#### [Work to complete]
Please filter the entries for the word "Parnaíba" and copy every line that has it.

[Source records]

++++++++++++++++++++

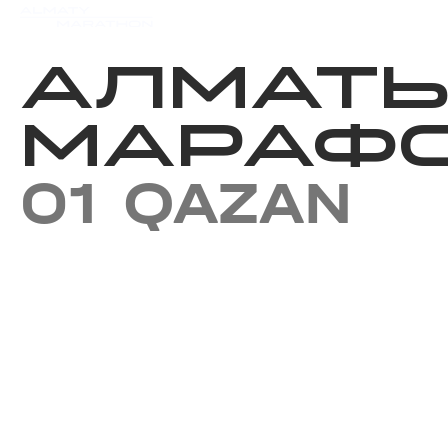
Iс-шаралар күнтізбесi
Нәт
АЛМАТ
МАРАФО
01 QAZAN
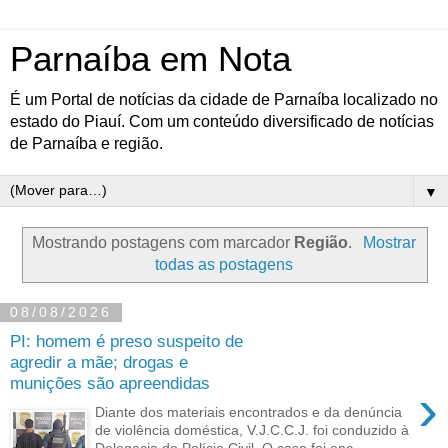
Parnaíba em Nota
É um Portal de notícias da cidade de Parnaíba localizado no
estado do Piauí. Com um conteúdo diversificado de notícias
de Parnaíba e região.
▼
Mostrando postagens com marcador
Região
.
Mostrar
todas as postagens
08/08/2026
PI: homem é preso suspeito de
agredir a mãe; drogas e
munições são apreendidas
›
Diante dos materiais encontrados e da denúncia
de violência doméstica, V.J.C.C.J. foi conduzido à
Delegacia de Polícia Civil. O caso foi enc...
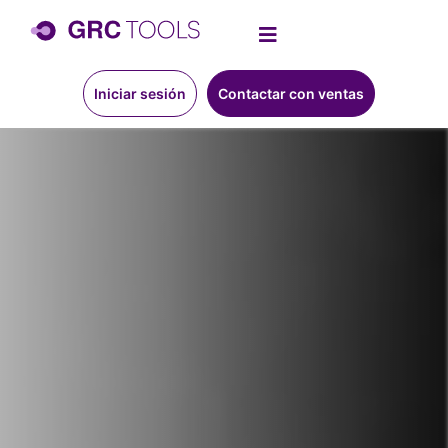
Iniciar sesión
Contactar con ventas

++++++++++++++++++++

#### [Response]
Parnaíba em Nota
É um Portal de notícias da cidade de Parnaíba localizado no
de Parnaíba e região.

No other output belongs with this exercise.